EXERCISE
Below are some records; output exactly the lines from the line with "My careers future" to the line with "20 3355 1978", both ends kept, and nothing more.

-- Opening Marker --

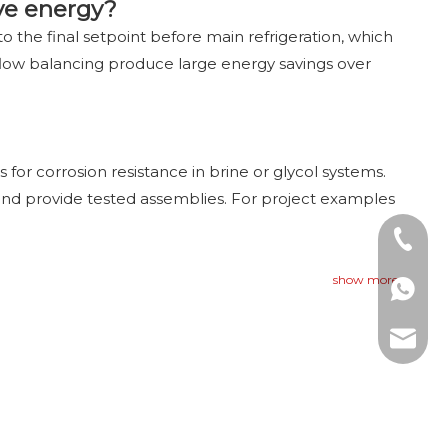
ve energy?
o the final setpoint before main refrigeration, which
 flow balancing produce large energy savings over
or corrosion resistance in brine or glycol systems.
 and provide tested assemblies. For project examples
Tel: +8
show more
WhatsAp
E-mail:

-- Closing Marker --
-- Opening Marker --

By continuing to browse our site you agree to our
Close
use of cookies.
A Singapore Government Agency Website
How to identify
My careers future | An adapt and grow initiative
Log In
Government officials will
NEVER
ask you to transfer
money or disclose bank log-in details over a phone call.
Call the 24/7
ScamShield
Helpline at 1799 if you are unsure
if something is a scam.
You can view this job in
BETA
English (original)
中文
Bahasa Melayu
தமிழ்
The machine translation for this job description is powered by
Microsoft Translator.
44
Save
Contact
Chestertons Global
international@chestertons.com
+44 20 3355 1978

-- Closing Marker --
-- Opening Marker --

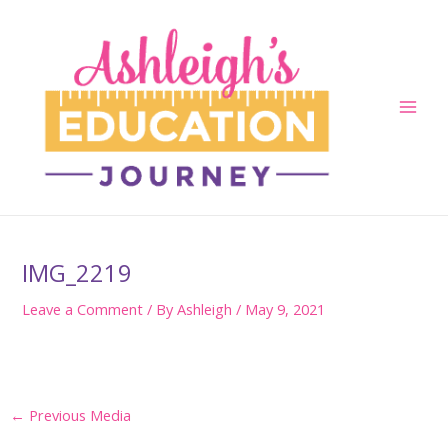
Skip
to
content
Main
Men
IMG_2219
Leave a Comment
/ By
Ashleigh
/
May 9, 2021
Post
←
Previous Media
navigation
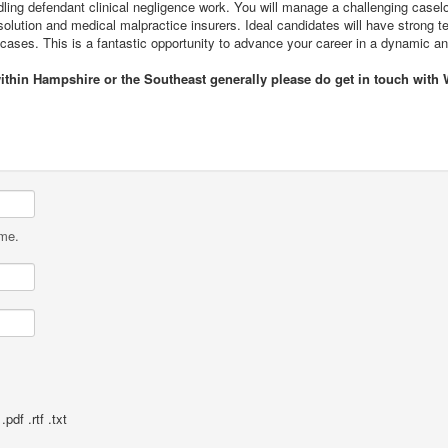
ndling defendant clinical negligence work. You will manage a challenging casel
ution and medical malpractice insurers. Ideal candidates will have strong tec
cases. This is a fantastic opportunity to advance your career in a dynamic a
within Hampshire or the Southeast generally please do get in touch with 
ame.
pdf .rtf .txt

-- Closing Marker --

RESPONSE AREA
My careers future | An adapt and grow initiative
Log In
Government officials will
NEVER
ask you to transfer
money or disclose bank log-in details over a phone call.
Call the 24/7
ScamShield
Helpline at 1799 if you are unsure
if something is a scam.
You can view this job in
BETA
English (original)
中文
Bahasa Melayu
தமிழ்
The machine translation for this job description is powered by
Microsoft Translator.
44
Save
Contact
Chestertons Global
international@chestertons.com
+44 20 3355 1978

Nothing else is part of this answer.